Provision (Recovery) for Loan Losses:
For the Quarters Ended March 31, 2023 and 2022. During the third quarter of fiscal 2023, the Corporation recorded a provision for loan losses of $169,000, compared to a $645,000 recovery from the allowance for loan losses recorded during the same quarter last year. The provision for loan losses primarily reflects an increase in loans held for investment in the third quarter of fiscal 2023.
For the Nine Months Ended March 31, 2023 and 2022. During the first nine months of fiscal 2023, the Corporation recorded a provision for loan losses of $430,000, compared to a recovery from the allowance for loan losses of $2.1 million in the same period of fiscal 2022. The provision for loan losses primarily reflects an increase in loans held for investment in the first nine months of fiscal 2023.
Non-performing assets, comprised solely of non-performing loans with underlying collateral located in California, decreased $478,000 or 34 percent to $945,000, or 0.07 percent of total assets, at March 31, 2023, compared to $1.4 million, or 0.12 percent of total assets, at June 30, 2022. Non-performing loans at March 31, 2023 were comprised of five single-family loans, while non-performing loans at June 30, 2022 were comprised of seven single-family loans. At both March 31, 2023 and June 30, 2022, there was no real estate owned.
Net loan recoveries for the quarter ended March 31, 2023 were $2,000 or 0.00 percent (annualized) of average loans receivable, as compared to net loan recoveries of $6,000 or 0.00 percent (annualized) of average loans receivable for the quarter ended March 31, 2022. For the nine months ended March 31, 2023, net loan recoveries were $7,000 or 0.00 percent (annualized) of average loans receivable, as compared to net loan recoveries of $433,000 or 0.07 percent (annualized) of average loans receivable for the nine months ended March 31, 2022.

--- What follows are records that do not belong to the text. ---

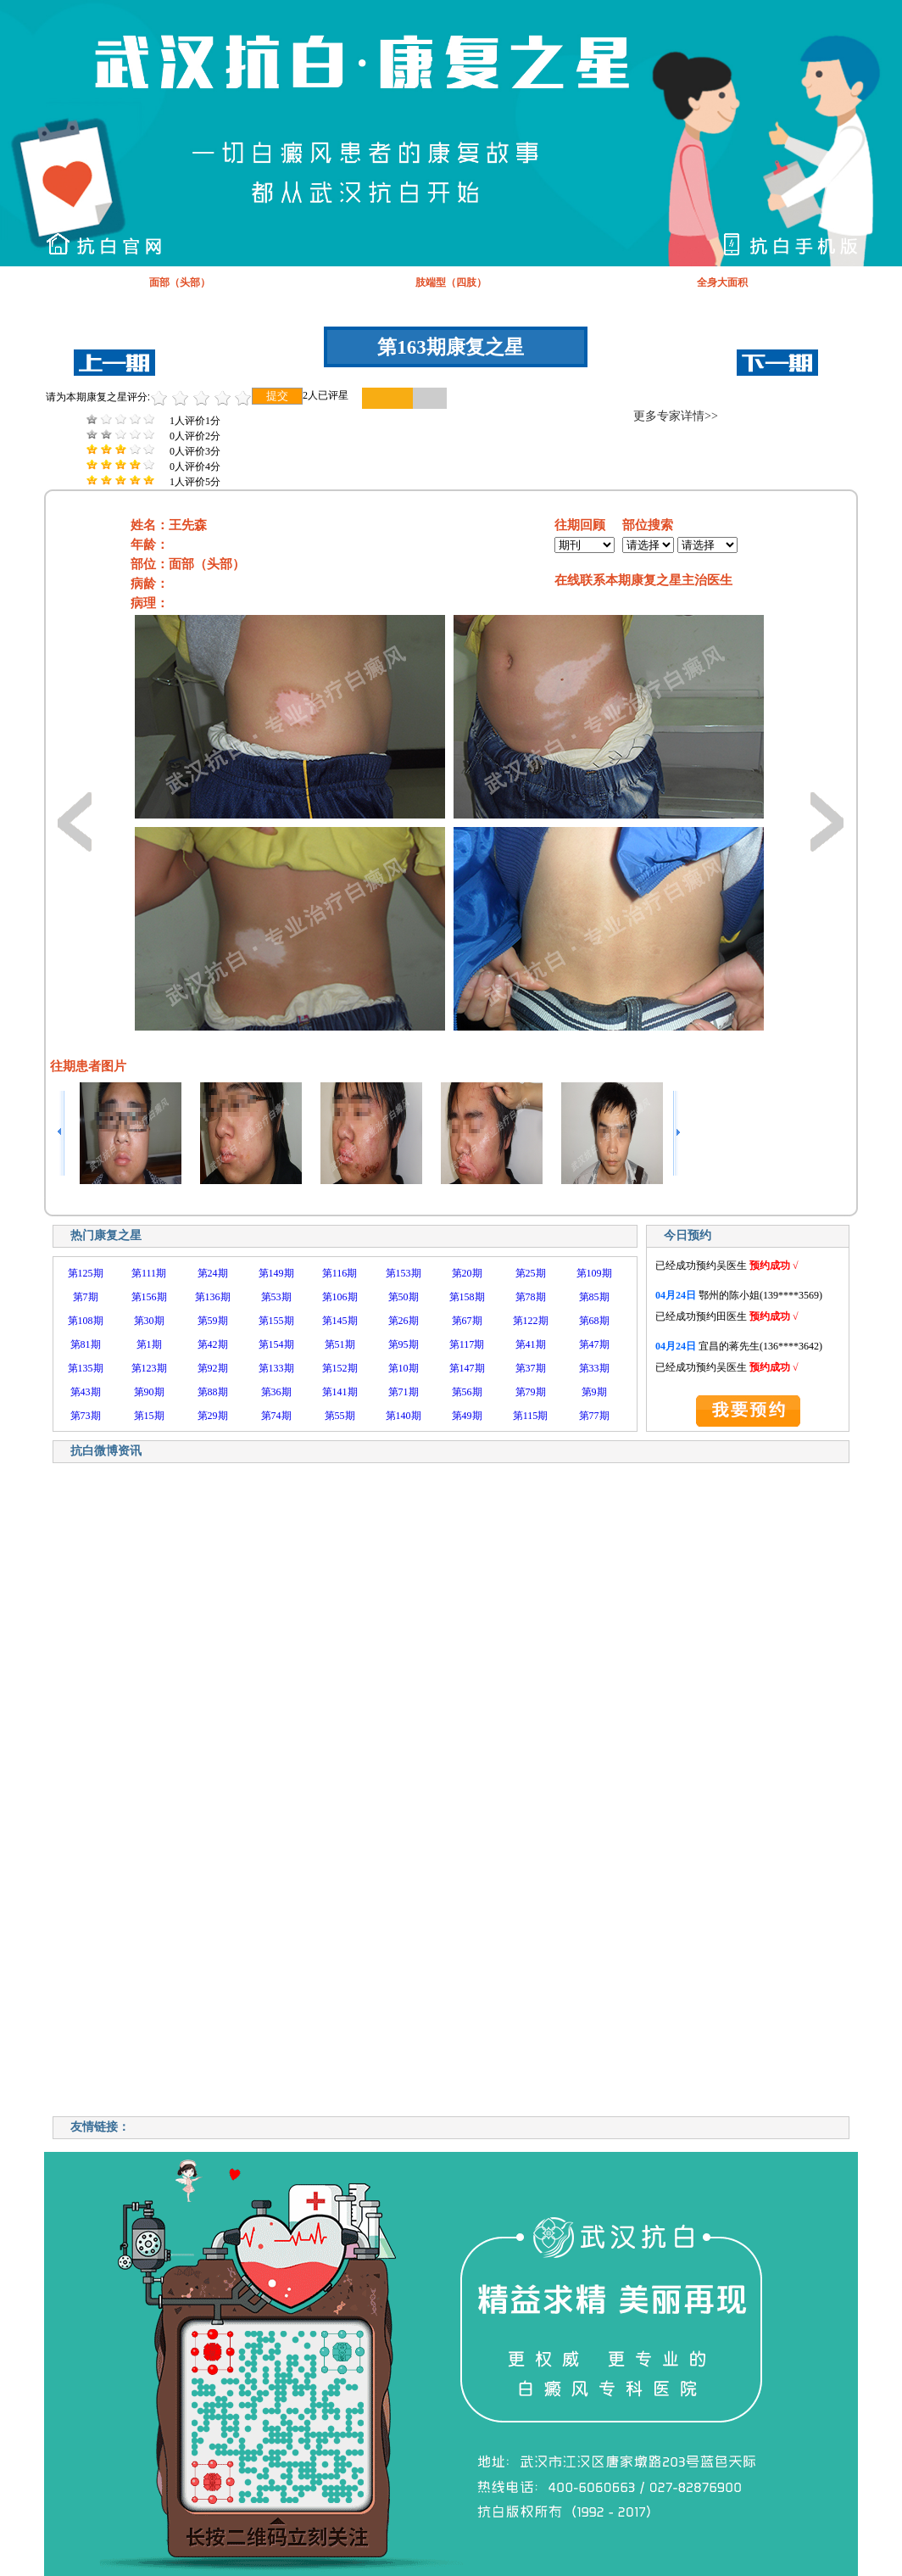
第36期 (276, 1392)
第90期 (149, 1392)
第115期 (530, 1416)
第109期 (594, 1273)
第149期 (276, 1273)
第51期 (340, 1344)
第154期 (276, 1344)
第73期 (85, 1416)
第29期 (213, 1416)
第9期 (594, 1392)
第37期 (530, 1368)
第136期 (213, 1297)
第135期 (85, 1368)
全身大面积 (722, 282)
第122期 (530, 1321)
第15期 (149, 1416)
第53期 (276, 1297)
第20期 (467, 1273)
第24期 (213, 1273)
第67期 (467, 1321)
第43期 (85, 1392)
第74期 (276, 1416)
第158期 (467, 1297)
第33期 (594, 1368)
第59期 (213, 1321)
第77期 (594, 1416)
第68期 (594, 1321)
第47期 (594, 1344)
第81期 (85, 1344)
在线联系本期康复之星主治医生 (643, 580)
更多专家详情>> (675, 416)
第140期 (403, 1416)
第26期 (403, 1321)
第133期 (276, 1368)
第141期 (340, 1392)
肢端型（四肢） (451, 282)
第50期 (403, 1297)
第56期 (467, 1392)
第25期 (530, 1273)
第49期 (467, 1416)
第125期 (85, 1273)
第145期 (340, 1321)
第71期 (403, 1392)
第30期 (149, 1321)
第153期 (403, 1273)
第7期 (85, 1297)
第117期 (467, 1344)
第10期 (403, 1368)
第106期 (340, 1297)
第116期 (340, 1273)
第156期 (149, 1297)
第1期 (149, 1344)
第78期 (530, 1297)
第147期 (467, 1368)
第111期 (148, 1273)
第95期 (403, 1344)
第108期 (85, 1321)
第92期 (213, 1368)
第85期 (594, 1297)
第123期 (149, 1368)
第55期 (340, 1416)
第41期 (530, 1344)
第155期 (276, 1321)
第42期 (213, 1344)
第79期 (530, 1392)
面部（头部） (179, 282)
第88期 (213, 1392)
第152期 (340, 1368)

Classified assets were $3.0 million at March 31, 2023, consisting of $1.5 million of loans in the special mention category and $1.5 million of loans in the substandard category; while classified assets at June 30, 2022 were $1.6 million, consisting of $224,000 of loans in the special mention category and $1.4 million of loans in the substandard category.
At March 31, 2023, the allowance for loan losses was $6.0 million, comprised of collectively evaluated allowances of $6.0 million and individually evaluated allowances of $38,000; up eight percent from $5.6 million at June 30, 2022. The allowance for loan losses as a percentage of gross loans held for investment was 0.56 percent at March 31, 2023, compared to 0.59 percent at June 30, 2022. The allowance for loan losses was determined through quantitative and qualitative adjustments including the Bank’s charge-off experience and reflects the impact on loans held for investment from the current general economic conditions of the U.S. and California economies.
Management considers, based on currently available information, the allowance for loan losses sufficient to absorb potential losses inherent in loans held for investment. See “Asset Quality” below and Note 5 of the Notes to Unaudited Interim Condensed Consolidated Financial Statements for additional discussion regarding the allowance for loan losses.
Non-Interest Income:
For the Quarters Ended March 31, 2023 and 2022. Non-interest income decreased by $133,000, or 12 percent, to $981,000 in the third quarter of fiscal 2023 from $1.1 million in the same period last year, primarily due to a decrease in loan servicing and other fees.
Loan servicing and other fees decreased $133,000 or 56 percent to $104,000 in the third quarter of fiscal 2023 from $237,000 in the same quarter last year. The decrease was attributable primarily to lower loan prepayment fees resulting from fewer loan payoffs, particularly in multi-family loans. Total loan prepayment fees in the third quarter of fiscal 2023 were $48,000, down $182,000 or 79 percent from $230,000 in the same quarter last year. Total loan repayments were $17.5 million in the third quarter of fiscal 2023, down 67 percent from $53.6 million in the same quarter last year.
For the Nine Months Ended March 31, 2023 and 2022. Total non-interest income decreased $611,000, or 17 percent, to $2.9 million for the nine months ended March 31, 2023 from $3.6 million for the same period last year. The decrease was primarily attributable to a decrease in loan servicing and other fees.